TASK DETAILS |
Only the number is wanted: how many lines below contain "termékeket"?

GIVEN DATA |
________________________
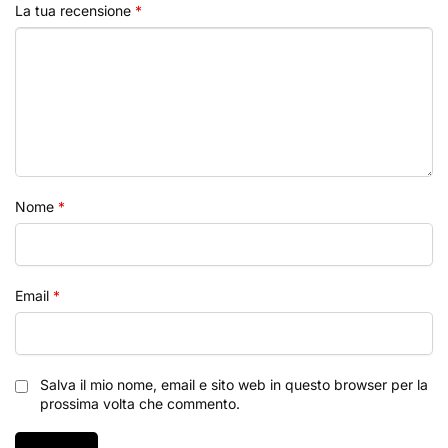
La tua recensione
*
Nome
*
Email
*
Salva il mio nome, email e sito web in questo browser per la
prossima volta che commento.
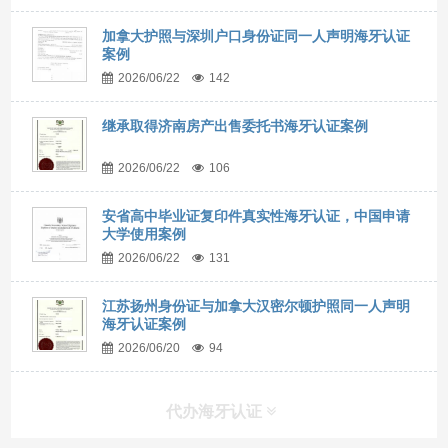
加拿大护照与深圳户口身份证同一人声明海牙认证
案例
2026/06/22
142
继承取得济南房产出售委托书海牙认证案例
2026/06/22
106
安省高中毕业证复印件真实性海牙认证，中国申请
大学使用案例
2026/06/22
131
江苏扬州身份证与加拿大汉密尔顿护照同一人声明
海牙认证案例
2026/06/20
94
代办海牙认证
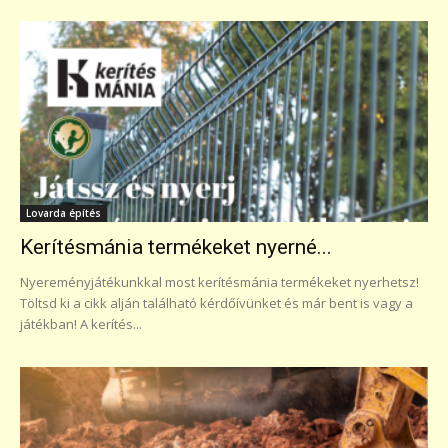
Lovarda építés
Kerítésmánia termékeket nyerné...
Nyereményjátékunkkal most kerítésmánia termékeket nyerhetsz!
Töltsd ki a cikk alján található kérdőívünket és már bent is vagy a
játékban! A kerítés...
________________________
ANSWER SPACE |
2